За столом уже поужинали, и все укладывались на ночь. Марей рассказывал:
— Из-за ево, солдатика-то застуженного, чо вышло. На паради, люди бают, стал он мерзнуть так шибко, что удержу не стало… Н-ну… зверю-то этому, цыгану в аполетах, баянул слово таково… не больно по ндраву… Н-ну, было над солдатиком судбище… приказали повесить ево… Послали двух плотников виселицу для ево сколачивать, а они, плотники-то, друзья ево закадышные, из одной деревни, значит… Бают начальству: ослобоните, мол, тягота нам великая товарища милого этак-то провожать.
Сеньча злобно усмехнулся:
— Хы-ы! Держи губу лопатой.
— Начальство велело им по полсотни всыпать, ежели не пойдут… Пошли… Выстроили виселицу… А как забили в барабан, как ево, голубчика, в рубаху мертвецкую оболокли да потащили туды… а потом повесили сердешного, они как завопят: «Иванушко-о, дружо-ок!»
Кто-то скрипнул зубами. Кто-то вздохнул судорожно и прерывисто.
— Д-а… «Иванушко-о!» — А потом вопят: — «Друг-де ты на-аш… прости, мы те приспособленье для смертного часу изладили…» И исделалось такое помраченье у них в мыслях, что упали, бедные, наземь. А тут двое солдат кинулися, давай их отхаживать — жалко ведь…
— Солдат, солдат — душа ружейна, а все человек…
— И-и… да отыми ружье-то у ево да паричишко-то сдерни, будет наш и наш парень…
— Не мешай, робя. Ну, Марей…
— Ну… суматоха пошла тут, ясно дело… Начальство рявкать, наказанья сулить. Отходили тех двух и помощникам жалостливым попало всласть… Приказали им палок всыпать. Вечор провели их из казармы на гауптвахту, а они…

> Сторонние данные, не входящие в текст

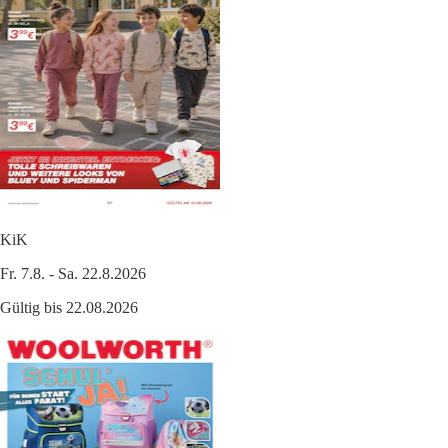
KiK
Fr. 7.8. - Sa. 22.8.2026
Gültig bis 22.08.2026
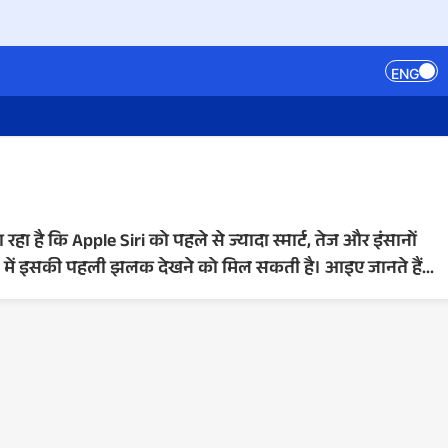
ENG
ा है कि Apple Siri को पहले से ज्यादा स्मार्ट, तेज और इंसानों
में इसकी पहली झलक देखने को मिल सकती है। आइए जानते हैं...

Голос Марея дребезнул от смеха:
— А они все и сиганули… пропали… нету ничего… и те, кои вели их, и сами они тю-тю. С ружьями, во всей амуниции убегли — ишши, свишши ветра в поле. Шашнадцать душ пошло легкости искать…
Шумный вздох пронесся по избе. Василий Шубников сказал:
— Не впервой и солдаты бегают! Мальчонком я на заводах уральских работал, дак повидал беглых-то.
Из царицыных войсков сколь солдатов к Емельян Иванычу перебегало.
— Брешешь, — сердито отозвалась Варварушка, — знать, он царь, Петр Федорыч, от смерти лютой спасся.